### What is required
Your task is to find every line in the records that holds the string "rozhodnutí" and copy it.

Collected data

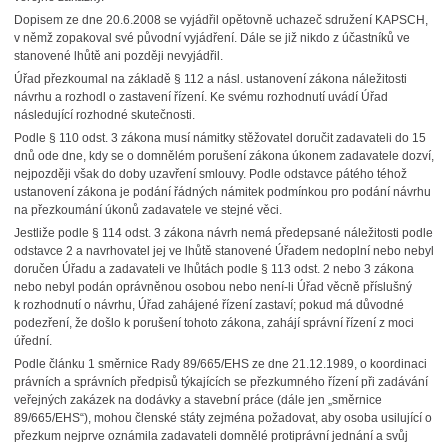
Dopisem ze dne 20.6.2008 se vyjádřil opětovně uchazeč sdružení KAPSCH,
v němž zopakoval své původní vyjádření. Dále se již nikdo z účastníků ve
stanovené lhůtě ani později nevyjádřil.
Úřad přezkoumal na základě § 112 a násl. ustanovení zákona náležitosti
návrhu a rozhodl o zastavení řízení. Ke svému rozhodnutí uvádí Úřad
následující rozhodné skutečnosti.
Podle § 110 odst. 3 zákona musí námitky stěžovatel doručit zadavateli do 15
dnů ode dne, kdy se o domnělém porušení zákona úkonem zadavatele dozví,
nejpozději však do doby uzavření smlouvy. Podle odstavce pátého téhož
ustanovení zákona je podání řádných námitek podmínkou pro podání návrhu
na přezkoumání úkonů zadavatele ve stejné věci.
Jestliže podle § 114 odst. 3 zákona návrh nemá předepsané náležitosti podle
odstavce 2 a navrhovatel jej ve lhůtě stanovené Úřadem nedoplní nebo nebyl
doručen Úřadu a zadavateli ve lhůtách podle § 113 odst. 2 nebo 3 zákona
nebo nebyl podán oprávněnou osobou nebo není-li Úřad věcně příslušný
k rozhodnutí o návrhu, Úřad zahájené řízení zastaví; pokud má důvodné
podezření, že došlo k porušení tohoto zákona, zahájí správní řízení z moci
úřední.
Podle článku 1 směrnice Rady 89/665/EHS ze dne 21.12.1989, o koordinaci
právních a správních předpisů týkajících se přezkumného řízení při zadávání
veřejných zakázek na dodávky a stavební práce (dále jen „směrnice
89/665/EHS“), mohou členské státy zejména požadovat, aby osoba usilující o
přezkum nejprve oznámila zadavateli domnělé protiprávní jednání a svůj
==
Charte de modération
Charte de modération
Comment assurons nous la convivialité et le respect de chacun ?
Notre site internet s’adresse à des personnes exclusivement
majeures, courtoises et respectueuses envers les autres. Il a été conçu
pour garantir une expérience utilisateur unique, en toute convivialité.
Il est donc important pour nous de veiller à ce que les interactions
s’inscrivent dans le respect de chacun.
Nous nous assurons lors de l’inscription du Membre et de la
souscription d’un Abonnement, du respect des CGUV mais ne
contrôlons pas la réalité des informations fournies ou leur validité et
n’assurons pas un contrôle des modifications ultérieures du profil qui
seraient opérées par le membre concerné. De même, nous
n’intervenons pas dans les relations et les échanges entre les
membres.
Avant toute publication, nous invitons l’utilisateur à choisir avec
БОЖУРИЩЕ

### Response for this exercise
návrhu a rozhodl o zastavení řízení. Ke svému rozhodnutí uvádí Úřad
k rozhodnutí o návrhu, Úřad zahájené řízení zastaví; pokud má důvodné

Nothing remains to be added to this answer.